Wind-driven floods make themselves felt in southern Virginia Beach area


VIRGINIA BEACH – Wind tides caused by strong southerly winds have led to road closures and high water signs on portions of Sandbridge and Indian River roads and flooded other local streets this spring, meaning inconvenience and some loss of business in the southern reaches of the city.

Such winds elevate the water level in the Back Bay watershed because they blow water from Currituck Sound northward into the bay. It’s particularly problematic on Sandbridge Road, which has seen increased traffic in recent years, said Drew Lankford, a city public works spokesperson.

Portions of Sandbridge Road were closed a few days between late April and early May, and parts of Indian River Road were also sometimes closed during this period because of flooding, according to public works. Other roads, as locals near places like Muddy Creek Road know too well, also flooded.
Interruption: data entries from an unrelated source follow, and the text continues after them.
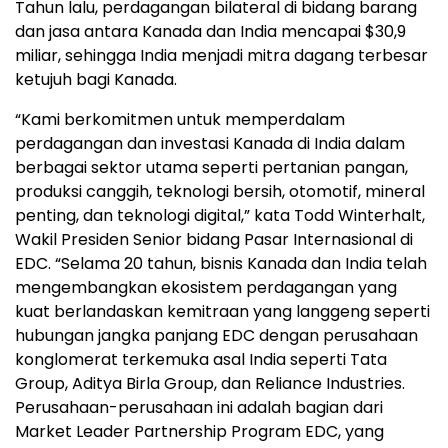
Tahun lalu, perdagangan bilateral di bidang barang
dan jasa antara Kanada dan India mencapai
$30,9
miliar, sehingga India menjadi mitra dagang terbesar
ketujuh bagi Kanada.
“Kami berkomitmen untuk memperdalam
perdagangan dan investasi
Kanada di India
dalam
berbagai sektor utama seperti pertanian pangan,
produksi canggih, teknologi bersih, otomotif, mineral
penting, dan teknologi digital,” kata Todd Winterhalt,
Wakil Presiden Senior bidang Pasar Internasional di
EDC. “Selama 20 tahun, bisnis Kanada dan India telah
mengembangkan ekosistem perdagangan yang
kuat berlandaskan kemitraan yang langgeng seperti
hubungan jangka panjang EDC dengan perusahaan
konglomerat terkemuka asal India seperti Tata
Group, Aditya Birla Group, dan Reliance Industries.
Perusahaan-perusahaan ini adalah bagian dari
Market Leader Partnership Program EDC, yang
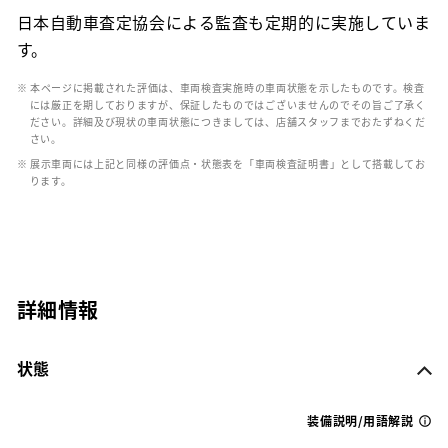
日本自動車査定協会による監査も定期的に実施していま
す。
※ 本ページに掲載された評価は、車両検査実施時の車両状態を示したものです。検査
には厳正を期しておりますが、保証したものではございませんのでその旨ご了承く
ださい。詳細及び現状の車両状態につきましては、店舗スタッフまでおたずねくだ
さい。
※ 展示車両には上記と同様の評価点・状態表を「車両検査証明書」として搭載してお
ります。
詳細情報
状態
装備説明/用語解説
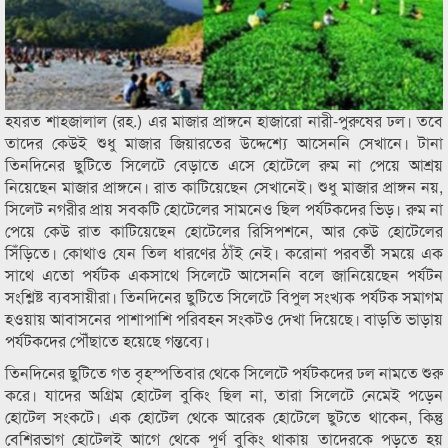
হযরত শাহজালাল (রহ.) এর মাজার প্রাঙ্গনে হাজারো নারী-পুরুষের ঢল। তবে
তাদের কেউই শুধু মাজার জিয়ারতের উদ্দেশ্যে আসেননি সেখানে। টানা
তিনদিনের ছুটিতে সিলেটে বেড়াতে এসে হোটেলে রুম না পেয়ে আশ্রয়
নিয়েছেন মাজার প্রাঙ্গনে। রাত কাটিয়েছেন সেখানেই। শুধু মাজার প্রাঙ্গন নয়,
সিলেট নগরীর প্রায় সবকটি হোটেলের সামনেও ছিল পর্যটকদের ভিড়। রুম না
পেয়ে কেউ রাত কাটিয়েছেন হোটেলের রিসিপশনে, আর কেউ হোটেলের
সিঁড়িতে। কোথাও যেন তিল ধারণের ঠাঁই নেই। করোনা পরবর্তী সময়ে এক
সাথে এতো পর্যটক একসাথে সিলেটে আসেননি বলে জানিয়েছেন পর্যটন
সংশ্লিষ্ট ব্যবসায়ীরা। তিনদিনের ছুটিতে সিলেটে বিপুল সংখ্যক পর্যটক সমাগম
হওয়ায় আবাসনের পাশাপাশি পরিবহন সংকটও দেখা দিয়েছে। বাড়তি ভাড়ায়
পর্যটকদের পৌঁছাতে হয়েছে গন্তব্যে।
তিনদিনের ছুটিতে গত বৃহস্পতিবার থেকে সিলেটে পর্যটকদের ঢল নামতে শুরু
করে। যাদের অগ্রিম হোটেল বুকিং ছিল না, তারা সিলেটে নেমেই পড়েন
হোটেল সংকটে। এক হোটেল থেকে আরেক হোটেলে ছুটতে থাকেন, কিন্তু
বেশিরভাগ হোটেলই আগে থেকে পূর্ণ বুকিং থাকায় তাদেরকে পড়তে হয়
There were some high water spots this past month, too.

While wind tides aren’t unusual, this year’s flooding may have been more extreme because the south winds coincided with some heavy rains, Lankford said.

The wind was also heavy at times this spring, which blew the water up higher than usual, said City Councilmember Barbara Henley, who represents the Princess Anne District.
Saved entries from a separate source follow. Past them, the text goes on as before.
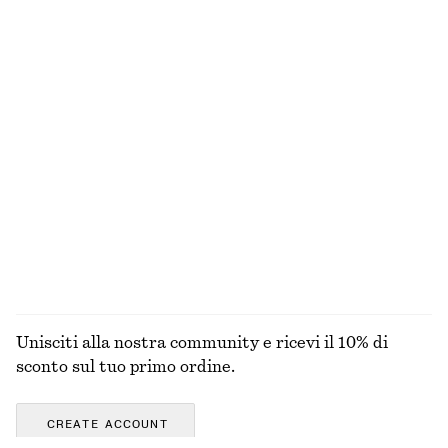
Abito midi asimmetrico con ruche
Mini abito con coulisse
€ 39
€ 79
€ 69
Ultima occasione
100% cotone biologico
Cappello da pescatore in paglia intrecciata
Camicia oversize
€ 39
€ 79
100% cotone
ESPLORA TUTTI I PRODOTTI NELLA CATEGORIA
COSTUMI DA BAGNO
Unisciti alla nostra community e ricevi il 10% di
sconto sul tuo primo ordine.
CREATE ACCOUNT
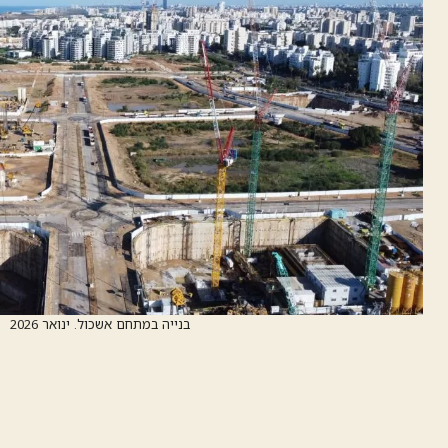
בנייה במתחם אשכול. ינואר 2026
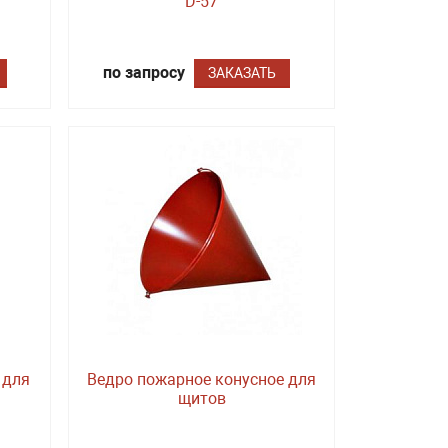
D-57
по запросу
ЗАКАЗАТЬ
 для
Ведро пожарное конусное для
щитов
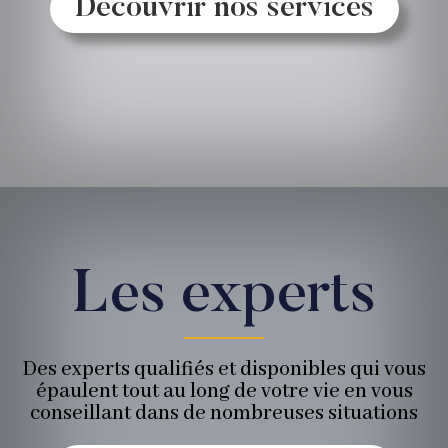
Découvrir nos services
Les experts
Des experts qualifiés et disponibles qui vous
épaulent tout au long de votre vie en vous
conseillant dans de nombreuses situations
Still, it wasn’t the longest period of flooding that she can remember. In June 2006, water was consistently high for two weeks,  Henley said, while this spring the water rose, receded, then rose again.
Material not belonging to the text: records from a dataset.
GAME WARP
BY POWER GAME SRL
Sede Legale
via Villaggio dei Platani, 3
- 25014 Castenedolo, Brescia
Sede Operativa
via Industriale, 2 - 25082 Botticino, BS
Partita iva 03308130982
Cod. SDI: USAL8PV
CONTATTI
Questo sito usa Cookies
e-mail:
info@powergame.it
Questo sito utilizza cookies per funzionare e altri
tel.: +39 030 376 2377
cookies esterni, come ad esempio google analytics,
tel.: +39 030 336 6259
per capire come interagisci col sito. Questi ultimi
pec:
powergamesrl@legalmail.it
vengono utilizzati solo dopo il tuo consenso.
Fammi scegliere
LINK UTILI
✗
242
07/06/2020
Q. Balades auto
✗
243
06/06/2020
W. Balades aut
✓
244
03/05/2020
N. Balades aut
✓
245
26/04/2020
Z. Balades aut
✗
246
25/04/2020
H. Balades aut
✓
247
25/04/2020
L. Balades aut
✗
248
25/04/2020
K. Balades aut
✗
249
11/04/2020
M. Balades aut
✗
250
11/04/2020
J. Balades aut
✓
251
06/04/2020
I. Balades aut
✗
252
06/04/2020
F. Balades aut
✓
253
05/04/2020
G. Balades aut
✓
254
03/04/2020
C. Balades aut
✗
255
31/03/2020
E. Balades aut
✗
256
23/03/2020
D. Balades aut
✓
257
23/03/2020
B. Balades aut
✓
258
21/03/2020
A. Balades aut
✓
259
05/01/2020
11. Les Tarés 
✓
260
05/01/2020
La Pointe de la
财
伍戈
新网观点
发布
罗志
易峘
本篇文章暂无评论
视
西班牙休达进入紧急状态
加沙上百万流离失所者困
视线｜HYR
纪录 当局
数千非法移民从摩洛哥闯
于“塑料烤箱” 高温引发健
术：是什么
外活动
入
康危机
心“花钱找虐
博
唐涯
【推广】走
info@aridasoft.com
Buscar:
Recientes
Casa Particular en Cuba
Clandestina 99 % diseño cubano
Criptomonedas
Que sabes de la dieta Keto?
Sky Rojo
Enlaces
Drainage is an issue throughout Virginia Beach, and the problem is exacerbated by both rising sea levels and increased development, according to public works officials.

“Water levels have risen in recent years,” said Greg Johnson, storm water technical services engineer with public works. “The water level in all local bodies of water is affected by the rising ocean levels.”

Much of the land in the southern part of the city is vulnerable to flooding because it is only a few feet above sea level, and recent storms have heightened awareness of the problem, Johnson said. The city is developing a plan to address flooding in the Back Bay watershed, which is scheduled to be ready by 2019.

Still, there are no magic bullets to stop flooding when residential development occurs in low lying areas, Johnson said. “Some of this land is only three or four feet above sea level, and it is difficult to make it resilient,” he said. “We may need to discourage development in these areas.”

Public works has at least one project planned that could alleviate some flooding on Sandbridge Road. Construction of  Nimmo Parkway Phase VII, a $20 million project that will raise a one-mile section west of Sandpiper Road to an elevation of seven feet, up from its current elevation of two or three feet, could start in 2019 if funding is approved, Johnson said. It would take a year to complete.

Portions of Sandbridge Road near the Lotus Garden Park also flood two or three times a year, Johnson said.

Henley noted that wind tides generally don’t affect farmers because most farm fields are on higher elevation. Flooded roads hurt one local produce farm, though.

“It really did affect our business,” said Elizabeth Cromwell of Cromwell’s Produce on New Bridge Road. Customers were unable to reach their farm due to road closures for two weekends during peak strawberry season.

“It’s such a short season that we hate to miss any day,” Cromwell said, “but it’s a lot worse when it’s on a Friday or over the weekend.”

The Rev. Jack Davis, pastor of Tabernacle United Methodist Church along Sandbridge Road, said water flooded his yard and crossed Sandbridge Road, flooding the church’s parking lot.

Fortunately, the water didn’t enter buildings, but road closures forced the cancellation of a church meeting and were a nuisance for a wedding rehearsal in May.

“We had to coordinate with the police so that they would let the wedding party through,” the pastor said.